Summary
In Holbrook v. Schatten, 165 Ga. App. 217 (299 S.E.2d 128) (1983), and Butler v. Brown, 162 Ga. App. 376 (290 S.E.2d 293) (1982), the issue was not whether the plaintiff consented to the treatment undertaken by the defendant but whether the plaintiff had been properly informed of the risks of the treatment.
Summary of this case from Johnson v. SrivastavaOpinion
64758.
DECIDED JANUARY 6, 1983. REHEARING DENIED JANUARY 27, 1983.
Medical malpractice. Fulton Superior Court. Before Judge Langford.
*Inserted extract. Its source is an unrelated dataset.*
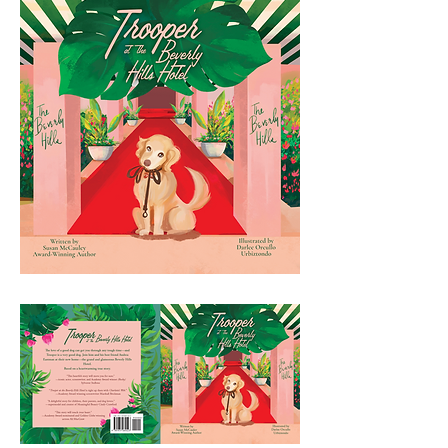
Beverly Hills Hotel.

Based on a heartwarming true story.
Robert J. White, for appellant.
Robert G. Tanner, for appellee.
This appeal is from the trial court's award of summary judgment to appellee/physician in an action for battery based upon appellee's alleged failure to obtain effective consent from appellant prior to performing surgery to correct a hollow in her chest that was the result of a right radical mastectomy. Appellant signed a consent form authorizing the surgery, and the record clearly establishes that appellant understood the general course of her treatment. The gravamen of her complaint is based on the failure of appellee to inform her of certain risks associated with the surgery. A second surgical procedure was allegedly necessitated by complications that appellant contends were not explained to her prior to the chest surgery. She asserts that she would not have consented to the surgery had she been informed of the risk of those complications. We affirm the grant of summary judgment in favor of appellee.
Code Ann. § 88-2906 (OCGA § 31-9-6) provides in part: "A consent to medical and surgical treatment which discloses in general terms the treatment or course of treatment in connection with which it is given and which is duly evidenced in writing and signed by the patient or other person or persons authorized to consent pursuant to the terms hereof, shall be conclusively presumed to be a valid consent in the absence of fraudulent misrepresentations of material facts in obtaining the same." "`In Young v. Yarn, 136 Ga. App. 737 [ 222 S.E.2d 113], we derived from that statutory directive the following conclusion: "The legislature has defined the physician's duty of disclosure to his patient; the physician must inform the patient of the general terms of treatment in order to effect a valid consent. In that we have decided that this duty does not include a disclosure of `risks of treatment,' appellant cannot sustain an action alleging that defendant breached his duty in failing to warn of the risks of treatment or that her consent was thereby rendered invalid."' [Cit.]" Parr v. Palmyra Park Hosp., 139 Ga. App. 457, 458 ( 228 S.E.2d 596).
We need not decide whether the consent form executed by appellant contained sufficient language to describe the general course of treatment concerning the chest surgery, since the record clearly establishes that appellant knew and understood from her conversations with appellee the general course of treatment to be undertaken. Consequently, appellant may not maintain an action based on lack of consent to the surgical procedure employed. Young v. Yarn, supra.
Appellant has produced no evidence of fraud or misrepresentation that would take this case outside the scope of Code Ann. § 88-2906 or the holding in Young. The only "fraud" allegedly committed by appellee consisted of his alleged failure to disclose certain risks of treatment. However, appellee was under no duty to disclose the risks of treatment ( Young, supra, p. 739), and his alleged failure to disclose the risks of treatment did not nullify appellant's consent to the operation. Kenney v. Piedmont Hosp., 136 Ga. App. 660, 667 ( 222 S.E.2d 162). It necessarily follows that the failure to disclose the risks of treatment cannot constitute fraud so as to nullify an otherwise valid consent.
Appellant contends that Code Ann. § 88-2906 and the case authority cited above should not apply to the issue of lack of "consent generally" in a tort action for battery. No position could be more inaccurate. Code Ann. § 88-2906 and the cases interpreting it unequivocally establish that disclosure of the general course of treatment to the patient precludes any action based on lack of consent to the treatment undertaken. Any other position would render meaningless the express effect of § 88-2906 ("shall be conclusively presumed to be a valid consent"). See Hutcheson v. McGoogan, 162 Ga. App. 657, 659 ( 292 S.E.2d 527).
For the foregoing reasons, the trial court did not err in granting appellee's motion for summary judgment.
Judgment affirmed. Quillian, P. J., and Carley, J., concur.